### Provided material:
BEGIN
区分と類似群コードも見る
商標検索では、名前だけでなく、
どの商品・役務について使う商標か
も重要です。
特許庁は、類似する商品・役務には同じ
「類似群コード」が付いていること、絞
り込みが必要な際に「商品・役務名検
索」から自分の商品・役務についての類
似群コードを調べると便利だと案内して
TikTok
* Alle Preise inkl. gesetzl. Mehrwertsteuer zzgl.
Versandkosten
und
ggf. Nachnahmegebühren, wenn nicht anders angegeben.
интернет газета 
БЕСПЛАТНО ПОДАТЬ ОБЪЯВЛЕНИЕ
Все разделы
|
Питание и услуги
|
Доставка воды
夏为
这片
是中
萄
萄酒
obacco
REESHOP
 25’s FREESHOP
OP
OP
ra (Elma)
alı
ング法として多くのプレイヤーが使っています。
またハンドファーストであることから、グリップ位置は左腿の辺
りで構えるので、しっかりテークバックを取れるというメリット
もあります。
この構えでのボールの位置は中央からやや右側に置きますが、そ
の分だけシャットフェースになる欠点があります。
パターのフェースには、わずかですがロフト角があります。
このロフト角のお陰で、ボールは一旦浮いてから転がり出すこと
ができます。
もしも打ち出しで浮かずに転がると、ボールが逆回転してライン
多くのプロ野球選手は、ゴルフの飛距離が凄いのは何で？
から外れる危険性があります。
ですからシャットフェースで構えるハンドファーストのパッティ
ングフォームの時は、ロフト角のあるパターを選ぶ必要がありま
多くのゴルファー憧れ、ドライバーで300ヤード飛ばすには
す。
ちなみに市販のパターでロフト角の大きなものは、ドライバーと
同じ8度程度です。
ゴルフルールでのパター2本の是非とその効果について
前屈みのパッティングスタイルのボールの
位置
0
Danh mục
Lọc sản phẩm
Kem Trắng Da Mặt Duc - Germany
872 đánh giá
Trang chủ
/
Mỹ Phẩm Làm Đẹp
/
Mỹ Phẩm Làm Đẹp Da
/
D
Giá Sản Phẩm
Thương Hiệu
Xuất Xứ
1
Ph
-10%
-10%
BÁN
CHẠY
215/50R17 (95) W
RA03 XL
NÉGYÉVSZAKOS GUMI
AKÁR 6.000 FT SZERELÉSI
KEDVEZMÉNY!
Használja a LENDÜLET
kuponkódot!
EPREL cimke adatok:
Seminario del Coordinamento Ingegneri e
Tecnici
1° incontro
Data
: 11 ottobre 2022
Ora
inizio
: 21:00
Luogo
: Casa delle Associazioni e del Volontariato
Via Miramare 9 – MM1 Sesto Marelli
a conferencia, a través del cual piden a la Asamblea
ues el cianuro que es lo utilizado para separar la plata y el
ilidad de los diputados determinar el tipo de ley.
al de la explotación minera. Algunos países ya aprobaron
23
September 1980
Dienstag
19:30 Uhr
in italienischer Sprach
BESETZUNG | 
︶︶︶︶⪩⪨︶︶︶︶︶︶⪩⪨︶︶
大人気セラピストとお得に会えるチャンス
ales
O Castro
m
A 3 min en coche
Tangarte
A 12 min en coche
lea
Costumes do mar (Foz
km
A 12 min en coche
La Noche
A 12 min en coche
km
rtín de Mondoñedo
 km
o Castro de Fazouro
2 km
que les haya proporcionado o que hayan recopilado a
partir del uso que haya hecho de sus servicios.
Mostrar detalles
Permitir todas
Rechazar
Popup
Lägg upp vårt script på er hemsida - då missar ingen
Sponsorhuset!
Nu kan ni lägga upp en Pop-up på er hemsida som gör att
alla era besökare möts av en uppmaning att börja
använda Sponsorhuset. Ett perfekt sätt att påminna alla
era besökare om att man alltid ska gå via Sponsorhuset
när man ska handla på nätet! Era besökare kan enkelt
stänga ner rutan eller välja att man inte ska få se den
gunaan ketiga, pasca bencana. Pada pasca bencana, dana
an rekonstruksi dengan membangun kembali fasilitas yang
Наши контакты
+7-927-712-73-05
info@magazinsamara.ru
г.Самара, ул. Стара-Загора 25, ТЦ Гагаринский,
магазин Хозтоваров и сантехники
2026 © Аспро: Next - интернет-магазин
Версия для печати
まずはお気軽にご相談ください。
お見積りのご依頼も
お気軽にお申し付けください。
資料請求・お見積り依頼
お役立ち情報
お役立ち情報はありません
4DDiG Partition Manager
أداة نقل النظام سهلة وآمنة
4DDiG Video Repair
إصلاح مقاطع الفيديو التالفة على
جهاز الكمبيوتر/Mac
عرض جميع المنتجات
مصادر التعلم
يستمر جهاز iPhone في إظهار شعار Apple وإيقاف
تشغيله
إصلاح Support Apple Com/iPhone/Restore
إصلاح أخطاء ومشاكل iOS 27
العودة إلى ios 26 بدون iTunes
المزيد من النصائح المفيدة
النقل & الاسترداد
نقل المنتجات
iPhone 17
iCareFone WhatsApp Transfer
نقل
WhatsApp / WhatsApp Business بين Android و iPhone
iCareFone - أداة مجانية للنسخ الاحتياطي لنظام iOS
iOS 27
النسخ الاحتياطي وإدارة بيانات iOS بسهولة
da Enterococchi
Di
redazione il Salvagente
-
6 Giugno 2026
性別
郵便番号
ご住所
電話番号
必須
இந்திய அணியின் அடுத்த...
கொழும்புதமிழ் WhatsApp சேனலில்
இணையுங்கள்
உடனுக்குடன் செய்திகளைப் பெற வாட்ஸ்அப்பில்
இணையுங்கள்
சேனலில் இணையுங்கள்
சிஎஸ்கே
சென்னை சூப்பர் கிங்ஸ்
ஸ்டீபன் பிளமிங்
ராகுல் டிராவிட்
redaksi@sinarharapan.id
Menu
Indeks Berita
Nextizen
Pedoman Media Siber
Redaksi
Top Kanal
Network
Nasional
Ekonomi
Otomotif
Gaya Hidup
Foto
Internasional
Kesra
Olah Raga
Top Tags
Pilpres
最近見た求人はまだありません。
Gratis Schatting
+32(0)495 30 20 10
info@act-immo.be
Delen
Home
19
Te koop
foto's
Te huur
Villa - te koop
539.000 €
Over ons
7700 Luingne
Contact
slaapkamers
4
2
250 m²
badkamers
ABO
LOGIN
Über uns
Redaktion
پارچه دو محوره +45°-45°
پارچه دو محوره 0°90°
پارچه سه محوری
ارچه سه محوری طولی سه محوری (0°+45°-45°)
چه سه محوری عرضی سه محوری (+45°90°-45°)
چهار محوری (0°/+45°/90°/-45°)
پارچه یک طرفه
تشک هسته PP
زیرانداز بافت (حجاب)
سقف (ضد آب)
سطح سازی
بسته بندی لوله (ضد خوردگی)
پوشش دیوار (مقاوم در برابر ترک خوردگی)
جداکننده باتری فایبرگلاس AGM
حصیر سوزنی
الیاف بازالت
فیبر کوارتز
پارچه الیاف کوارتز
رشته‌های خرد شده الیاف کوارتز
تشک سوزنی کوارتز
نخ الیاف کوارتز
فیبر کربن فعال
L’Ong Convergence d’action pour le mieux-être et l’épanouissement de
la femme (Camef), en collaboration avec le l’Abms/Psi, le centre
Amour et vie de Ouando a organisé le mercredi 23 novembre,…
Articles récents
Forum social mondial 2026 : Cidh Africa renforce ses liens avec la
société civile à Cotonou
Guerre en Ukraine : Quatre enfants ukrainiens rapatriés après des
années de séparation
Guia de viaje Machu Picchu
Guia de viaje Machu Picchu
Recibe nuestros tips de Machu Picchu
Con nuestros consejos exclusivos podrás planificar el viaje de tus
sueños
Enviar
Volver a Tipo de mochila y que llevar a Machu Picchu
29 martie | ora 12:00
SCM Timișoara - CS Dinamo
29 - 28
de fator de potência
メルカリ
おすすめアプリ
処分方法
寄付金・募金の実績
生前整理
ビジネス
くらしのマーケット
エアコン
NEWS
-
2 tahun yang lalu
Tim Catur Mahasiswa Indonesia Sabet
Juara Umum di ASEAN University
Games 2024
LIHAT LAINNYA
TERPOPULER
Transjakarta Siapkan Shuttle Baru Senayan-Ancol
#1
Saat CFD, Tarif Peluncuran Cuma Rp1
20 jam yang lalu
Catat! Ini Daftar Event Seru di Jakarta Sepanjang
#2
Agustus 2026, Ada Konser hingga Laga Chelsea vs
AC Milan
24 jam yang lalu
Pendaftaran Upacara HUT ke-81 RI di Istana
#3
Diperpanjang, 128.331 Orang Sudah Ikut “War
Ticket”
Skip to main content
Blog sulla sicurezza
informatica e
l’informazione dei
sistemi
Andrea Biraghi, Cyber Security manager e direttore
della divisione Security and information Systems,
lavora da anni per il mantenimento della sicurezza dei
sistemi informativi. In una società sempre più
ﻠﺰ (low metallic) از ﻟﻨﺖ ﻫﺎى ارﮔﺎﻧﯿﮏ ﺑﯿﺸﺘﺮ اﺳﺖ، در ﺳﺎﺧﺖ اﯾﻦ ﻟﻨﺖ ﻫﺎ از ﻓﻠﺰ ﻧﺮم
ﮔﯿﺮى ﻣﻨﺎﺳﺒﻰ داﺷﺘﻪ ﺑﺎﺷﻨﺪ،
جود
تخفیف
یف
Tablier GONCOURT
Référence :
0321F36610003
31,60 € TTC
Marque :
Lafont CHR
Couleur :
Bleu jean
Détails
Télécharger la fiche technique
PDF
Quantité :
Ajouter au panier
END
### Exercise:
Where the line holding "تشک سوزنی کوارتز" appears in the listing above, start reproducing exactly, and end with the line holding "société civile à Cotonou".

### Exercise response:
تشک سوزنی کوارتز
نخ الیاف کوارتز
فیبر کربن فعال
L’Ong Convergence d’action pour le mieux-être et l’épanouissement de
la femme (Camef), en collaboration avec le l’Abms/Psi, le centre
Amour et vie de Ouando a organisé le mercredi 23 novembre,…
Articles récents
Forum social mondial 2026 : Cidh Africa renforce ses liens avec la
société civile à Cotonou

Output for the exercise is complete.